Lesson 30 describes the basic method for object detection.
Recently, we normally take advantage of deep learning technology for object detection. This article will describe the basic concept of some methods which have been proposed, and finally explain a method which utilizes deep learning for the whole object detection process.
1: Utilize Deep Learning after Bounding Box Proposal
This method takes advantage of an existing technology for bounding box proposal, and deep learning for the later steps. Some approaches are proposed, and the basic architecture is described in the image below.
Input the extracted image from the proposed bounding box to Detector The detector calculates the classified object and its probability, and also the location and the size of the bounding box. Only one detector exists actually, while two rectangles are shown in the image above.
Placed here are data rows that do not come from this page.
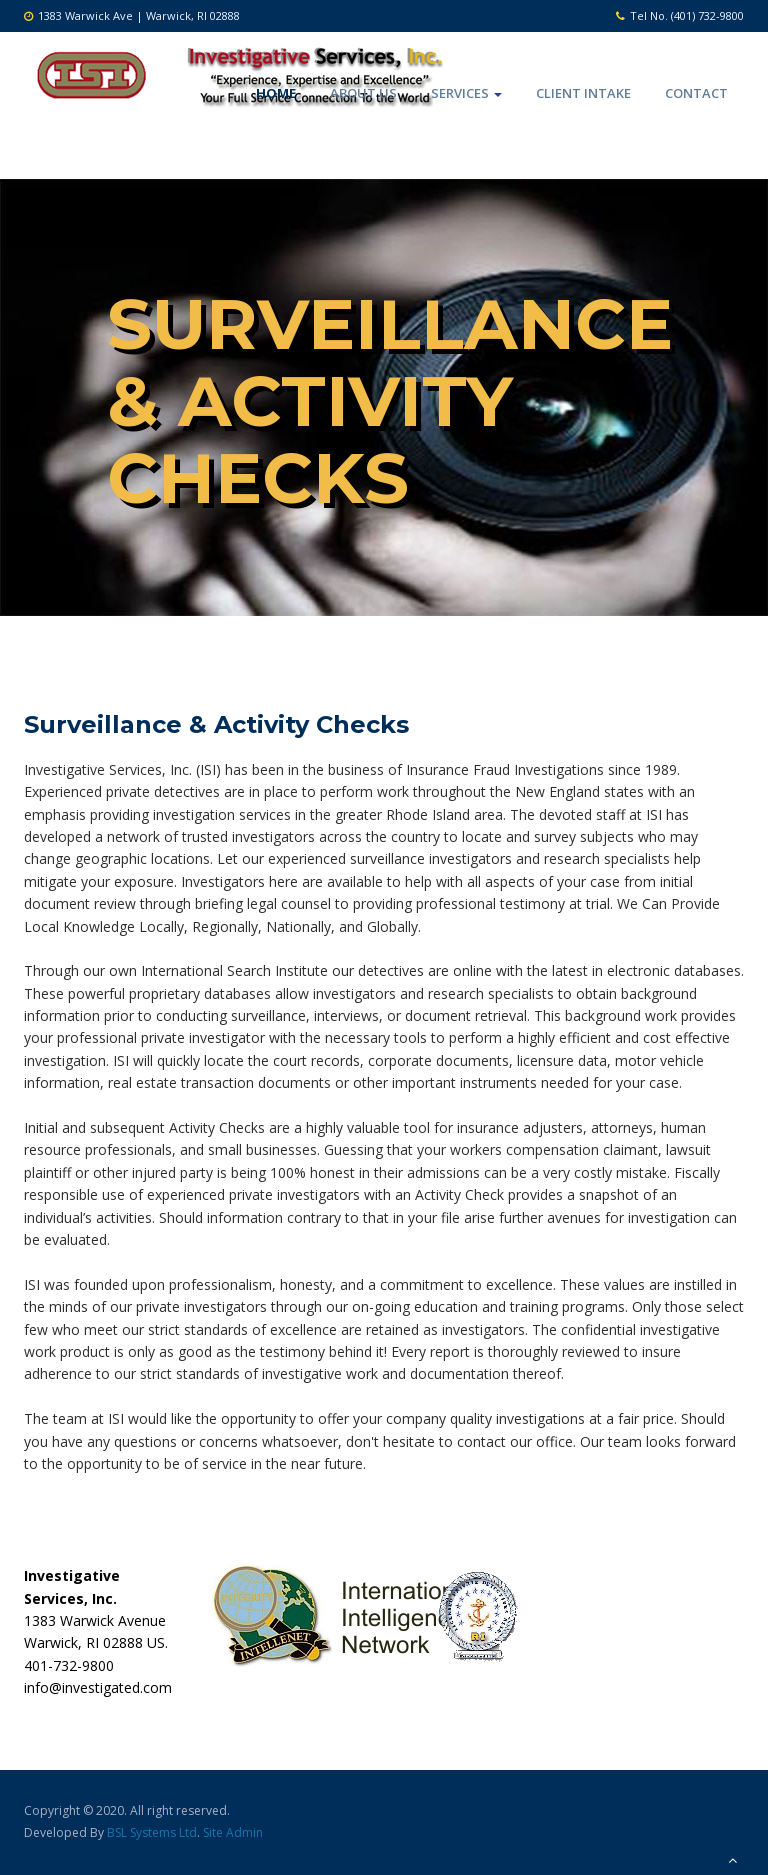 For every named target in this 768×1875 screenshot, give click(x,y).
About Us (363, 93)
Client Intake (583, 93)
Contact (696, 93)
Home (276, 93)
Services (466, 93)
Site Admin (233, 1832)
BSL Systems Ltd (152, 1832)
Regarding bounding box location and size, this algorithm calculates the offset values between proposed boxes and actual ones.
The inside architecture of the detector is shown below.
The extracted image from the bounding box is given to the detector. Then, the system gets the characteristic values with a deep learning network. The network architecture often consists of multiple convolution layers, but in some cases it may include some full connection layers.
We can get the detected class name and its probability, by giving the calculated characteristic values to the classifier. And also, we can get the offset values on bounding boxes, by giving the values to the information detector.
As we already explained, the calculation load on bounding box proposal is comparably high. Therefore, some algorithms to reduce the load are proposed. Please refer to the other books or documents for the details. We believe the description above should help you learn related algorithms, as it explains the common basic architecture.
2: Utilize Deep Learning for Whole Process
This approach is to utilize Deep Learning for the whole process, including bounding box proposal. A variety of network architectures are proposed, and the basic concept is shown in the image below.
First of all, multiple convolution and pooling layers will extract the characteristic values from the input image. It is important to increase the channel size not to be short of the parameter number in each network layer, as the image size becomes smaller by moving forward.
Once the image size becomes small adequately, the process goes to the two branches. One is to classify objects, and the other is to detect bounding box information. The system recognizes the output values of the last convolution layer as classification or bounding box information respectively.
Please refer to technical books or related papers for the detailed specification of each network layer.
We have conducted deep learning trials with a lot of types of network architectures. As a result, we understand that PCs with enough performance are required to execute the calculation process. When we are going to work on object detection, we should take care of this topic before we start a project.